***** EXERCISE MATERIALS *****
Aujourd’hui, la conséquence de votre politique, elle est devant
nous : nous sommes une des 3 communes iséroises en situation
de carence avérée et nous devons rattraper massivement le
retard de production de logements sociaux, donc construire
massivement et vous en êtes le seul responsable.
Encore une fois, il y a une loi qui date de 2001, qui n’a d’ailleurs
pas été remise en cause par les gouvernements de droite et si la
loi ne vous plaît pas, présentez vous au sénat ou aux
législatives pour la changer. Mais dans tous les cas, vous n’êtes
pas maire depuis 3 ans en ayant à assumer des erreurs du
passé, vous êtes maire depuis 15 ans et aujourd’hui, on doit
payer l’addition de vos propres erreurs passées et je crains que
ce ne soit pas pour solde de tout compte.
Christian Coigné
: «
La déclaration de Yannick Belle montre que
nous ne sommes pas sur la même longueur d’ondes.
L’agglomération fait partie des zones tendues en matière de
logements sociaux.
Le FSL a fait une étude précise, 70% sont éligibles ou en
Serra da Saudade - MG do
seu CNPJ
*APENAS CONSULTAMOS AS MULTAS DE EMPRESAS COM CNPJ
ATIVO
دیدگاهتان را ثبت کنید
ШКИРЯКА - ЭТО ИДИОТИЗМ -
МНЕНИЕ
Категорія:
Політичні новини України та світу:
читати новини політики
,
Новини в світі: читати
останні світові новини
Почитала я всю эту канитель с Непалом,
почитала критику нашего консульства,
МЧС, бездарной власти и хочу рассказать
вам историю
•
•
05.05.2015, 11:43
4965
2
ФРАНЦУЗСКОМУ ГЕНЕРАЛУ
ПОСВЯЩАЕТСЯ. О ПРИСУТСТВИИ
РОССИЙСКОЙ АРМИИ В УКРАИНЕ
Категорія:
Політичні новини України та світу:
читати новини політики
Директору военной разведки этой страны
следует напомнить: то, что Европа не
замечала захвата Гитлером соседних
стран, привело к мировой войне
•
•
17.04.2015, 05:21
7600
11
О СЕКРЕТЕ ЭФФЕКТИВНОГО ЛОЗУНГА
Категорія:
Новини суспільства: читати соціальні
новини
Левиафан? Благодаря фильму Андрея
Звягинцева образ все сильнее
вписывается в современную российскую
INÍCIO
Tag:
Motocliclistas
*****
**WHAT IS NEEDED**
What lines of the data contain the string "CNPJ"? List them.

**OUTPUT**
seu CNPJ
*APENAS CONSULTAMOS AS MULTAS DE EMPRESAS COM CNPJ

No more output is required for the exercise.